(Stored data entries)

* * *

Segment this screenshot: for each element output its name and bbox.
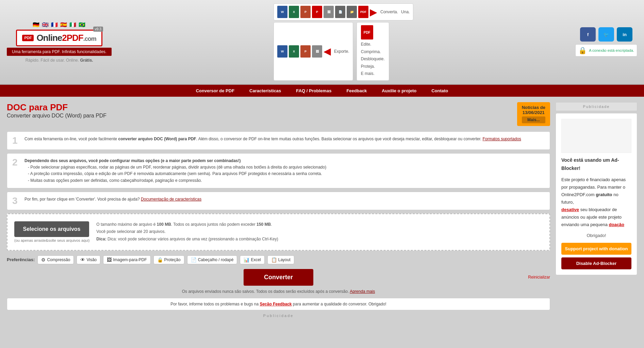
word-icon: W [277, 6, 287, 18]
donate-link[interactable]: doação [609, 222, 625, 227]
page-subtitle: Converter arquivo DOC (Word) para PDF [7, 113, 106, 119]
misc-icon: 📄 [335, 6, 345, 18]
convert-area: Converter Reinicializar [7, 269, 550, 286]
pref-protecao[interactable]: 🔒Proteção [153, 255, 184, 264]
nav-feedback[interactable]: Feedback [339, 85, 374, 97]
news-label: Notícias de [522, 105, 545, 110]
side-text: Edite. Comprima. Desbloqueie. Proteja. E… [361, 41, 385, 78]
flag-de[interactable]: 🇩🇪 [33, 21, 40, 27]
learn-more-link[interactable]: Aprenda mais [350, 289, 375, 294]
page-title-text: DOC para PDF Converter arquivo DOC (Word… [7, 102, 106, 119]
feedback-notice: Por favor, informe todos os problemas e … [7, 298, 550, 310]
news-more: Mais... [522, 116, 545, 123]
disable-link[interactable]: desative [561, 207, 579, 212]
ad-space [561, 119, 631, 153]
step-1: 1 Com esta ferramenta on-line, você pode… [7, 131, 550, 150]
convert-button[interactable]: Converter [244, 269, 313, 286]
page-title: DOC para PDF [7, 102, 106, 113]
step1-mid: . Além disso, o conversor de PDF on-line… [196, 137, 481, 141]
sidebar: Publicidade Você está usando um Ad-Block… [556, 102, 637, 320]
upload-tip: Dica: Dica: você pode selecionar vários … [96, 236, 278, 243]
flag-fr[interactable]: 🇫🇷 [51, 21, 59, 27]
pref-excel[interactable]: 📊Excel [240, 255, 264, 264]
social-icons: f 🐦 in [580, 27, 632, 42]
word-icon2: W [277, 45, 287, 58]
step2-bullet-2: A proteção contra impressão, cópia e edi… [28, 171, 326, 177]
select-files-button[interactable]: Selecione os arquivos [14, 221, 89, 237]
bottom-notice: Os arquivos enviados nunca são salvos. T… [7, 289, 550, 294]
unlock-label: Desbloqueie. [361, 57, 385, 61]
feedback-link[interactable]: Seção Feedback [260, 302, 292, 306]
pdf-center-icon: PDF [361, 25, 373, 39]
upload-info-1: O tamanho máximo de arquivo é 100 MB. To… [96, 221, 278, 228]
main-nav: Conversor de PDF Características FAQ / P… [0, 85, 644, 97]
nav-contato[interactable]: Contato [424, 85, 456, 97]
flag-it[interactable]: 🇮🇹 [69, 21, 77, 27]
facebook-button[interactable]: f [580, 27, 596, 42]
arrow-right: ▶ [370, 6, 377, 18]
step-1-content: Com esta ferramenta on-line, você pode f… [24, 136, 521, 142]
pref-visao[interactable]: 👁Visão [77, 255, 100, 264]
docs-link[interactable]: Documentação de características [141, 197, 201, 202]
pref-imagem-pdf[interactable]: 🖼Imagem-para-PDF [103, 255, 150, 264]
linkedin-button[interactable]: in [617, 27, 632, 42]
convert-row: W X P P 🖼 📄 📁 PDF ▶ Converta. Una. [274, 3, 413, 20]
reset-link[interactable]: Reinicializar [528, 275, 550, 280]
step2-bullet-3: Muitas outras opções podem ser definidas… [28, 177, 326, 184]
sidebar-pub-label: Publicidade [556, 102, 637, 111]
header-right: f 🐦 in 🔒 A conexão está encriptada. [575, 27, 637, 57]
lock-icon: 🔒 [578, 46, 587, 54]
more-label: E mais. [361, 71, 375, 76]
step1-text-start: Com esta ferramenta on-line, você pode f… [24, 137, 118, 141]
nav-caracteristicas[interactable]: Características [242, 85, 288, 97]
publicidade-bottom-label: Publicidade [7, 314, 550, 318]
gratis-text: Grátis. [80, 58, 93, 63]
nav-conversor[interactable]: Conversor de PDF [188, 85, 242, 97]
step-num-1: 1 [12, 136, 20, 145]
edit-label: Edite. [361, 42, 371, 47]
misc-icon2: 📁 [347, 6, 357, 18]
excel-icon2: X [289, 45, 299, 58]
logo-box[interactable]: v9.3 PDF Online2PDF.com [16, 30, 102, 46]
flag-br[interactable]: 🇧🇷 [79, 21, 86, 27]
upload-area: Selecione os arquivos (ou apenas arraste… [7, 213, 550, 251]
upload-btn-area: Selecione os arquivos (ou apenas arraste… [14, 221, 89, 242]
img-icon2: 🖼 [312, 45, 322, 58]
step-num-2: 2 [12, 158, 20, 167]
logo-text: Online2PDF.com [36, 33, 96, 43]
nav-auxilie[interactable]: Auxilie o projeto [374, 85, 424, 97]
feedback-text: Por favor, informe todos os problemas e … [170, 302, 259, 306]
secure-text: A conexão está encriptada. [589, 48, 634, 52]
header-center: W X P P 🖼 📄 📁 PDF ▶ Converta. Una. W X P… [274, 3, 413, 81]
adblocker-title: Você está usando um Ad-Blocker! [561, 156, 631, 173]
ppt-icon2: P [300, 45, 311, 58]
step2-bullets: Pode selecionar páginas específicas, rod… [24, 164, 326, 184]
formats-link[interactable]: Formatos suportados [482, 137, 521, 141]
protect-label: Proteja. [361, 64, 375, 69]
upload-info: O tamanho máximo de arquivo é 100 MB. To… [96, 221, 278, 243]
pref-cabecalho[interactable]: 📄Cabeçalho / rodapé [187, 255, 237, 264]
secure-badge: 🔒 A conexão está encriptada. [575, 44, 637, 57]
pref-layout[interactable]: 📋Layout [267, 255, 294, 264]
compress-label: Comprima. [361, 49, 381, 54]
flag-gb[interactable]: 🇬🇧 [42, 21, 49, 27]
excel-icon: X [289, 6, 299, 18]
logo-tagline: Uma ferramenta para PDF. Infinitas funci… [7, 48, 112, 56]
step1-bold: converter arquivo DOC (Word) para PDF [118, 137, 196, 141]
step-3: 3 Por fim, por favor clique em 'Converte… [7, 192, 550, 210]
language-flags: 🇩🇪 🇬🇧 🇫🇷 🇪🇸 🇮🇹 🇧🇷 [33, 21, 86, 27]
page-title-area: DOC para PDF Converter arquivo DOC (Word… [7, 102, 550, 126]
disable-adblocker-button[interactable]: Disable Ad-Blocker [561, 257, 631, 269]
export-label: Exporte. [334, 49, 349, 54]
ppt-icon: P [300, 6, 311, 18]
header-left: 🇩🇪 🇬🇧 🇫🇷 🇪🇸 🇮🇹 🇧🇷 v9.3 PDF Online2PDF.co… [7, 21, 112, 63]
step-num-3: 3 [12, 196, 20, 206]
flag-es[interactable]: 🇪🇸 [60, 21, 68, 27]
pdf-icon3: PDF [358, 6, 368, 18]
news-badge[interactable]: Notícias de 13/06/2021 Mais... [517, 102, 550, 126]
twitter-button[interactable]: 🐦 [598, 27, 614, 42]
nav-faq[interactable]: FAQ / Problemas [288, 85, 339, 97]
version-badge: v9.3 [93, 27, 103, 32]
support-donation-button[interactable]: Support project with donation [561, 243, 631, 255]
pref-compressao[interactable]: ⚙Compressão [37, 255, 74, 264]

* * *

**About this task**. Copy all lines from the data that hold the word "informe".

**Task response**.
feedback-notice: Por favor, informe todos os problemas e … [7, 298, 550, 310]
feedback-text: Por favor, informe todos os problemas e … [170, 302, 259, 306]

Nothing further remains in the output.